Arthur Kilpin Bulley
Ness Botanic Gardens was born of one man’s passionate interest in plants and his desire to share that interest with others.
When the Liverpool cotton merchant Arthur Kilpin Bulley began to create a garden in 1898, he laid the foundations of one of the major botanic gardens in the United Kingdom.
Expeditions to the Far East
Bulley was interested in introducing new plant species from abroad. As he believed that Himalayan and Chinese mountain plants could be established in Britain, he sponsored expeditions to the Far East employing the renowned British plant collectors George Forrest and Frank Kingdon Ward to prove his theory.
In this way Bulley was responsible for introducing hundreds of new plants to Britain. Two species introduced by Forrest, Rhododendron griersonianum and Camelia saluenensis, have both been used in hybridisation programmes resulting in many hybrids common in Britain today.

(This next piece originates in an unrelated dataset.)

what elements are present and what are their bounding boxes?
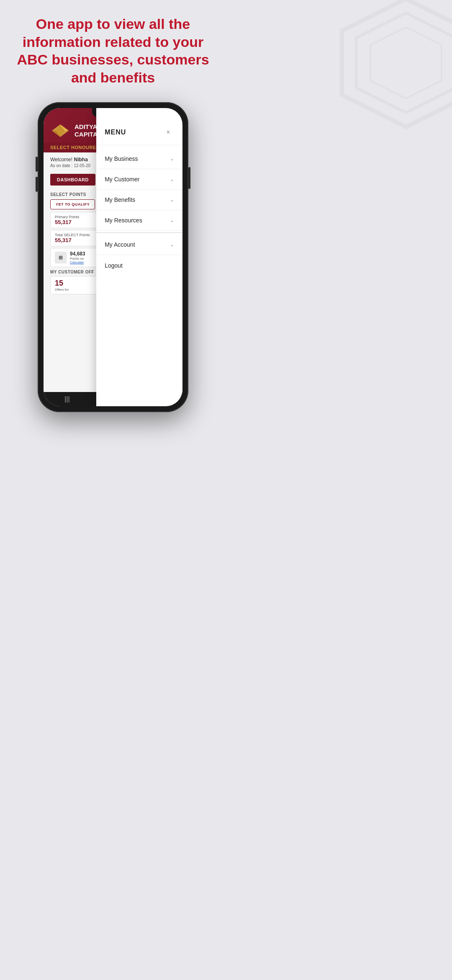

The beautiful blue Gentiana sino-ornata, in flower at Ness in the autumn, is another of his introductions, and the Pieris formosa ‘Forrestii’, which can be seen in all its glory on the Specimen Lawn in spring, was actually grown from seed collected by Forrest in China. Part of the Bulley’s garden was devoted to the propagation of these plants, and it was here that many of the seeds from the Far East were first cultivated and where his plant and seed company, Bees Ltd, had its beginnings.
Tim Baxter botanist and plant recorder at Ness Gardens
NB This meeting will take place at St Mary’s Creative space, which is situated at the top of St Mary’s Hill, by Chester Castle.